Not following the submission guidelines puts you on the fast track of never getting an agent. Don't deliberatly put that stumbling block ahead of you. :e2bike2:

It's great that you feel that strongly about that chapter in your book, but do you feel like the rest of your book is up to specks with it? Obviously you are going to have your favorite part, but is this chapter great, with the rest being ho-hum? If so, then you are not ready to submit yet.

Submit the strongest possible work you can and always, always obey the agent's guidelines. That helps keep you out of the slush pile. :)

Now get out there and get your book sold! :e2dance:

Good luck and happy writing! :D

Oh, and sorry for the kinda long post. I like to talk :Lecture: and I :heart: the smilies! :Sun:

Cyia
08-10-2009, 05:58 AM
They want to start with what a reader will start with, because THAT's how they're going to know if it's worth reading more. First pages or first chapters. Period and only.

The Villi Phanatic
08-10-2009, 06:25 AM
Thanks for the replies and the welcomes.

I see what you guys are saying now and agree. Oh well, I really like chapter 22 but what are you gonna do? Just got to entice them enough with the first 21 chapters!

I actually like most of my book including my first chapter; it's just that I particularly like chapter 22 and the opportunities it provides for me to really mess around with the quirky and humorous aspects of my novel.

ORION
08-10-2009, 07:04 AM
Writing one good chapter is easy.
Writing thirty good chapters and a dynamite first one is hard.

CACTUSWENDY
08-10-2009, 07:15 AM
If they tell you to roll a pea across the White House lawn with your nose....do it.

Do and send only what they request.

Good luck with your search.

Danthia
08-10-2009, 05:12 PM
One thing to remember, is that you probably like chapter 22 because you know what came before, and that makes the chapter have meaning to you :) Reading it on its own with no context is going to be quite different.

ChaosTitan
08-10-2009, 06:35 PM
Oh well, I really like chapter 22 but what are you gonna do? Just got to entice them enough with the first 21 chapters!

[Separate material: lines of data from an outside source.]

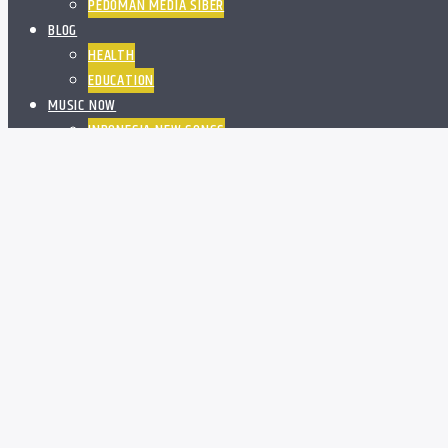
PEDOMAN MEDIA SIBER
BLOG
HEALTH
EDUCATION
MUSIC NOW
INDONESIA NEW SONGS
WORLD NEW SONGS
PROGRAM
SCHEDULE
BOSS OFFICE ON YOUTUBE
OFF AIR ACTIVITIES
ADVERTISE
DIAKEN DAN PENATUA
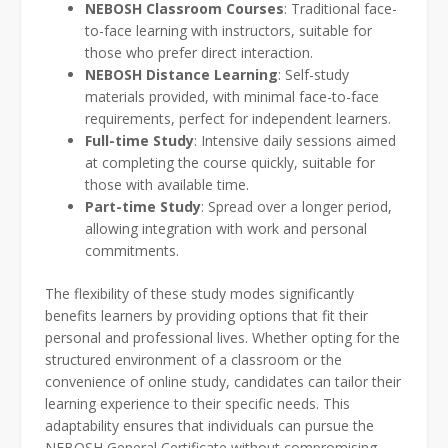
NEBOSH Classroom Courses
: Traditional face-
to-face learning with instructors, suitable for
those who prefer direct interaction.
NEBOSH Distance Learning
: Self-study
materials provided, with minimal face-to-face
requirements, perfect for independent learners.
Full-time Study
: Intensive daily sessions aimed
at completing the course quickly, suitable for
those with available time.
Part-time Study
: Spread over a longer period,
allowing integration with work and personal
commitments.
The flexibility of these study modes significantly
benefits learners by providing options that fit their
personal and professional lives. Whether opting for the
structured environment of a classroom or the
convenience of online study, candidates can tailor their
learning experience to their specific needs. This
adaptability ensures that individuals can pursue the
NEBOSH General Certificate without compromising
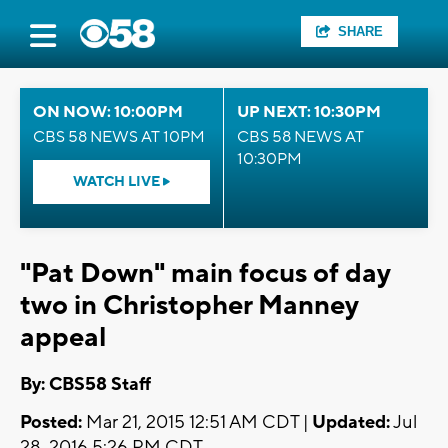
SHARE
ON NOW: 10:00PM
UP NEXT: 10:30PM
CBS 58 NEWS AT 10PM
CBS 58 NEWS AT
10:30PM
WATCH LIVE
"Pat Down" main focus of day
two in Christopher Manney
appeal
By: CBS58 Staff
Posted:
Mar 21, 2015 12:51 AM CDT |
Updated:
Jul
28, 2016 5:26 PM CDT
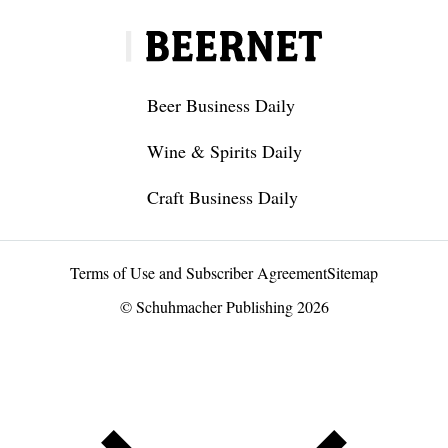
Beer Business Daily
Wine & Spirits Daily
Craft Business Daily
Terms of Use and Subscriber Agreement
Sitemap
© Schuhmacher Publishing 2026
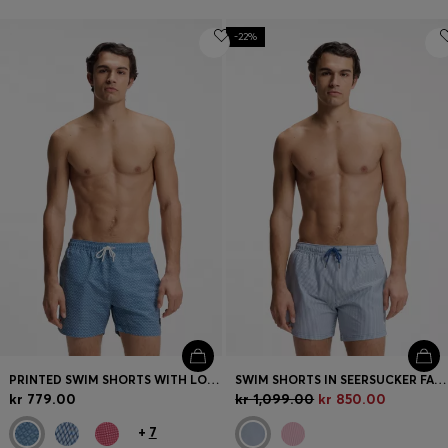
-22%
PRINTED SWIM SHORTS WITH LOGO BADGE
SWIM SHORTS IN SEERSUCKER FABRIC WITH EMBROIDERED LOGO
kr 779.00
kr 1,099.00
kr 850.00
+
7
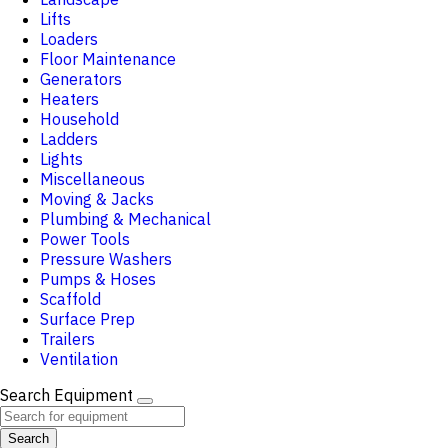
Lifts
Loaders
Floor Maintenance
Generators
Heaters
Household
Ladders
Lights
Miscellaneous
Moving & Jacks
Plumbing & Mechanical
Power Tools
Pressure Washers
Pumps & Hoses
Scaffold
Surface Prep
Trailers
Ventilation
Search Equipment
Search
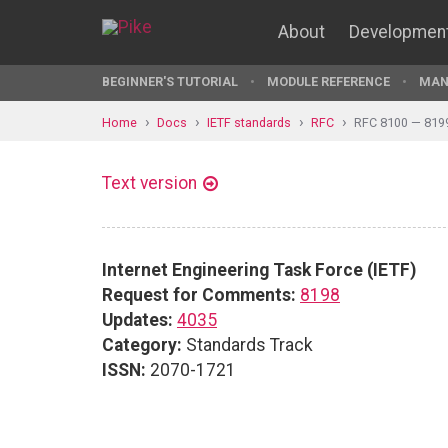
About
Developmen
BEGINNER'S TUTORIAL
MODULE REFERENCE
MAN
Home
Docs
IETF standards
RFC
RFC 8100 — 819
Text version
Internet Engineering Task Force (IETF)
Request for Comments:
8198
Updates:
4035
Category:
Standards Track
ISSN:
2070-1721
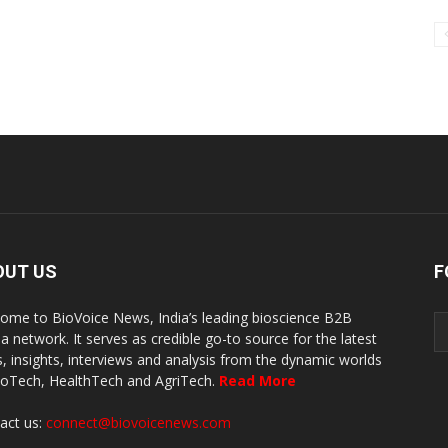
OUT US
F
ome to BioVoice News, India’s leading bioscience B2B
a network. It serves as credible go-to source for the latest
, insights, interviews and analysis from the dynamic worlds
ioTech, HealthTech and AgriTech.
Read More
act us:
connect@biovoicenews.com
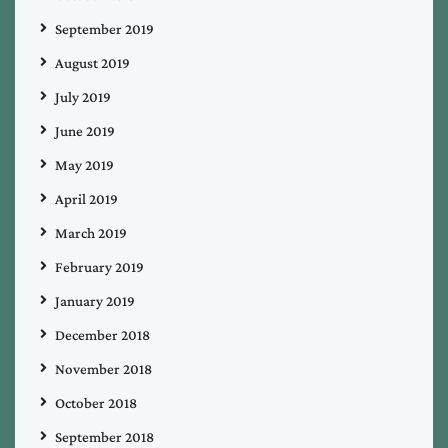
September 2019
August 2019
July 2019
June 2019
May 2019
April 2019
March 2019
February 2019
January 2019
December 2018
November 2018
October 2018
September 2018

Exactly. If the first 21 chapters aren't readable and interesting, it doesn't matter how good Chapter 22 is. The agent will stop reading once you lose their interest.

thethinker42
08-10-2009, 06:41 PM
If ever the second half of your question is "...or strictly follow submission guidelines", the answer is "strictly follow the submission guidelines". NOT following them is a very quick road to a form rejection.

Sage
08-10-2009, 07:10 PM
Always always always send from the beginning of the novel.

The Villi Phanatic
08-11-2009, 03:10 AM
One thing to remember, is that you probably like chapter 22 because you know what came before, and that makes the chapter have meaning to you :) Reading it on its own with no context is going to be quite different.

It's a moot point now but one of the reasons I liked chapter 22 so much as a promotional tool for my book is that it can be appreciated without any context (though I was planning on giving brief context in my query letter if I included this chapter).

scarletpeaches
08-11-2009, 03:13 AM
Sending anything other than what the agent asks for can be loosely translated as, "Dear Agent, I can't follow simple instructions and would be a nightmare to work with. Please reject me by return. Yours, Writer."

justAnotherWriter
08-11-2009, 06:35 PM
There is at least one agent that allows non-sequential chapters, but I don't remember who he or she is. This agent's guidelines ask for three sample chapter, at least one of which must be chapter 1.